● Work instructions: Search the data for the word "reached" and copy every line that contains it.

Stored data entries
== == ==

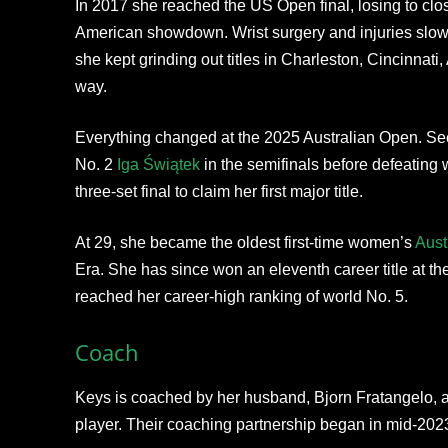
In 2017 she reached the US Open final, losing to clo
American showdown. Wrist surgery and injuries slowe
she kept grinding out titles in Charleston, Cincinnati
way.
Everything changed at the 2025 Australian Open. Se
No. 2
Iga Świątek
in the semifinals before defeating 
three-set final to claim her first major title.
At 29, she became the oldest first-time women’s
Aust
Era. She has since won an eleventh career title at t
reached her career-high ranking of world No. 5.
Coach
Keys is coached by her husband, Bjorn Fratangelo, 
player. Their coaching partnership began in mid-2023,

== == ==

● Response to the task:
In 2017 she reached the US Open final, losing to clo
reached her career-high ranking of world No. 5.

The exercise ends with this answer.